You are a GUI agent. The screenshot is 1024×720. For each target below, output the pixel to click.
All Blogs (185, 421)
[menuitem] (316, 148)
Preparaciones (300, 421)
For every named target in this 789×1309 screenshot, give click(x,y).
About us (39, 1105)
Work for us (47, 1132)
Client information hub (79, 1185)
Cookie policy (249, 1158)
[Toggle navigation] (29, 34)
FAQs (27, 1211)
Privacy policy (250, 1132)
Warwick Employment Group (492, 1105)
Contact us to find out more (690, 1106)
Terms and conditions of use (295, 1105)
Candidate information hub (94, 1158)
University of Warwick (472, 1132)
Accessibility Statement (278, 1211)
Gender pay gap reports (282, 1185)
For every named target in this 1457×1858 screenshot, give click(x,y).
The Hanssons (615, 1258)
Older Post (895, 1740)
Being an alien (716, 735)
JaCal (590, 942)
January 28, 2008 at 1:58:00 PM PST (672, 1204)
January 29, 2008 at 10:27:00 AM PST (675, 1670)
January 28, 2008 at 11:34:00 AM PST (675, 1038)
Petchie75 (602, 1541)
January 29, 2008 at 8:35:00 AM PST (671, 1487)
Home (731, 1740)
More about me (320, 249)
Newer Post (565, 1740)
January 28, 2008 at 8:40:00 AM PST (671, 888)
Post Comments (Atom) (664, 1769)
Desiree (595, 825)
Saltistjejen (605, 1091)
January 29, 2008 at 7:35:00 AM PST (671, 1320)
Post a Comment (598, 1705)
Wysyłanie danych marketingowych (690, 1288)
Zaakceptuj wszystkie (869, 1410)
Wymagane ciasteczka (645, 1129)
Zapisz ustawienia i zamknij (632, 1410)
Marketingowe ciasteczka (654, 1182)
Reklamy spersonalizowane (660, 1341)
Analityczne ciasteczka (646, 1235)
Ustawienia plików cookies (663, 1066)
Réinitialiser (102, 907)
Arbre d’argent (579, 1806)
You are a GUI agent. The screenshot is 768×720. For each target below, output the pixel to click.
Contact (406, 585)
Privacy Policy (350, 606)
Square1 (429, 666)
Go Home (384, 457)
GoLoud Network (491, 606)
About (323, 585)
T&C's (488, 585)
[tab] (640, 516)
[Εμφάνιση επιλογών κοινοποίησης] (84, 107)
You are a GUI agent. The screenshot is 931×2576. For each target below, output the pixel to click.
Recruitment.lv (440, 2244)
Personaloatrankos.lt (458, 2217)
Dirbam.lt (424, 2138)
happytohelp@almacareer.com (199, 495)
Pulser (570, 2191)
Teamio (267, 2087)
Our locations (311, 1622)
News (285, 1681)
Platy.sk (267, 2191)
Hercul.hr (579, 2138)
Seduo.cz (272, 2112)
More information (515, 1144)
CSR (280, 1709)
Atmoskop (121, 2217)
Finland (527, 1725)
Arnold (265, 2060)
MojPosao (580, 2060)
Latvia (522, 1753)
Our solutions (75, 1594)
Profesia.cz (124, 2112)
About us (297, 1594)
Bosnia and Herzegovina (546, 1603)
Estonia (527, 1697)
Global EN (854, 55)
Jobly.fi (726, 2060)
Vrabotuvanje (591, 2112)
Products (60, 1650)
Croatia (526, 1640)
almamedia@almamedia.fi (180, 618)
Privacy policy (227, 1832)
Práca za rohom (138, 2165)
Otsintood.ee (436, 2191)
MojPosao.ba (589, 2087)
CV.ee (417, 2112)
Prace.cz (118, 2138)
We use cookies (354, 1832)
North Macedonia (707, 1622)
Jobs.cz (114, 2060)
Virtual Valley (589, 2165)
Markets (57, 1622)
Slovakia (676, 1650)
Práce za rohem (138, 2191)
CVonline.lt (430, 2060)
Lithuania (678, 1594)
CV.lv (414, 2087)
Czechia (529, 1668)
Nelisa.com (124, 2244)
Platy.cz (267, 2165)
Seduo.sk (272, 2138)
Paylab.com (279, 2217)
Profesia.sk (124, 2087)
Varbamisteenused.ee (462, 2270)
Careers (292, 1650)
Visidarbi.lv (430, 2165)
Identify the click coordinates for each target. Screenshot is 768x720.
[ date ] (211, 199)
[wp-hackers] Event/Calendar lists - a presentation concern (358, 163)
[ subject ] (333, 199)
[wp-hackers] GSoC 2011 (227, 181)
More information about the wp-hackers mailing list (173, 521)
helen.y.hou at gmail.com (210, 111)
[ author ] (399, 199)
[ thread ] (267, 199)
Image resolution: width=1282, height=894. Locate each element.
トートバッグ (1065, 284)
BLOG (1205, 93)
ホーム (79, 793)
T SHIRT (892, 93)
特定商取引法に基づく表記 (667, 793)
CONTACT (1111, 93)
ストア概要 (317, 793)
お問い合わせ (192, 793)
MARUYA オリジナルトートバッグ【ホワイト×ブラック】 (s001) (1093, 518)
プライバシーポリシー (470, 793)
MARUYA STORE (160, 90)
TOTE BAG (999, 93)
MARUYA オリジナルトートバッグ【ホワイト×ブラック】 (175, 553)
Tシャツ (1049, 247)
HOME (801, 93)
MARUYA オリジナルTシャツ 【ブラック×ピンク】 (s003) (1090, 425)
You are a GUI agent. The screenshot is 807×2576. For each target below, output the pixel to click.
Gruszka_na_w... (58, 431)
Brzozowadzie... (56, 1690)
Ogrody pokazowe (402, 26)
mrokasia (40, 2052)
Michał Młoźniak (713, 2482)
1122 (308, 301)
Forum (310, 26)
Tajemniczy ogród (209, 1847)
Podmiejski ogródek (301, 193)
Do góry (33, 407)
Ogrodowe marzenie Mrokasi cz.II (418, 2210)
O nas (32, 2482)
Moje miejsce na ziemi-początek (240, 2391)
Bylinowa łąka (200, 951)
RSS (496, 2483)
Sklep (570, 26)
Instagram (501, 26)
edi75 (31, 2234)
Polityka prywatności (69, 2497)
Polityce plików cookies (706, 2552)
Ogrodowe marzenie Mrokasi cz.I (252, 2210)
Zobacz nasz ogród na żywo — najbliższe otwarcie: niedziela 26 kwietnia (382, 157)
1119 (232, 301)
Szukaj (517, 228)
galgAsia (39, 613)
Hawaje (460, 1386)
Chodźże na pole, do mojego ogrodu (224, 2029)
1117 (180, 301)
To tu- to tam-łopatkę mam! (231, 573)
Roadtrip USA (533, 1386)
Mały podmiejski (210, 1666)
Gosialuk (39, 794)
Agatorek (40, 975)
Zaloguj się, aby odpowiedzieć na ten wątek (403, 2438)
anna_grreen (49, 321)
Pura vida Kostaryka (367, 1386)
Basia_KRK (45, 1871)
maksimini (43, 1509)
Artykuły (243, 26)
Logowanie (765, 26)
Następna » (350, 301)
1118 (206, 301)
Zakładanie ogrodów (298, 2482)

******************************

Output the lines above exactly, but only those between the line holding "Ustawienia plików cookies (663, 1066)" and the line holding "[ date ] (211, 199)", inclusive.

Ustawienia plików cookies (663, 1066)
Réinitialiser (102, 907)
Arbre d’argent (579, 1806)
You are a GUI agent. The screenshot is 768×720. For each target below, output the pixel to click.
Contact (406, 585)
Privacy Policy (350, 606)
Square1 (429, 666)
Go Home (384, 457)
GoLoud Network (491, 606)
About (323, 585)
T&C's (488, 585)
[tab] (640, 516)
[Εμφάνιση επιλογών κοινοποίησης] (84, 107)
You are a GUI agent. The screenshot is 931×2576. For each target below, output the pixel to click.
Recruitment.lv (440, 2244)
Personaloatrankos.lt (458, 2217)
Dirbam.lt (424, 2138)
happytohelp@almacareer.com (199, 495)
Pulser (570, 2191)
Teamio (267, 2087)
Our locations (311, 1622)
News (285, 1681)
Platy.sk (267, 2191)
Hercul.hr (579, 2138)
Seduo.cz (272, 2112)
More information (515, 1144)
CSR (280, 1709)
Atmoskop (121, 2217)
Finland (527, 1725)
Arnold (265, 2060)
MojPosao (580, 2060)
Latvia (522, 1753)
Our solutions (75, 1594)
Profesia.cz (124, 2112)
About us (297, 1594)
Bosnia and Herzegovina (546, 1603)
Estonia (527, 1697)
Global EN (854, 55)
Jobly.fi (726, 2060)
Vrabotuvanje (591, 2112)
Products (60, 1650)
Croatia (526, 1640)
almamedia@almamedia.fi (180, 618)
Privacy policy (227, 1832)
Práca za rohom (138, 2165)
Otsintood.ee (436, 2191)
MojPosao.ba (589, 2087)
CV.ee (417, 2112)
Prace.cz (118, 2138)
We use cookies (354, 1832)
North Macedonia (707, 1622)
Jobs.cz (114, 2060)
Virtual Valley (589, 2165)
Markets (57, 1622)
Slovakia (676, 1650)
Práce za rohem (138, 2191)
CVonline.lt (430, 2060)
Lithuania (678, 1594)
CV.lv (414, 2087)
Czechia (529, 1668)
Nelisa.com (124, 2244)
Platy.cz (267, 2165)
Seduo.sk (272, 2138)
Paylab.com (279, 2217)
Profesia.sk (124, 2087)
Varbamisteenused.ee (462, 2270)
Careers (292, 1650)
Visidarbi.lv (430, 2165)
Identify the click coordinates for each target. Screenshot is 768x720.
[ date ] (211, 199)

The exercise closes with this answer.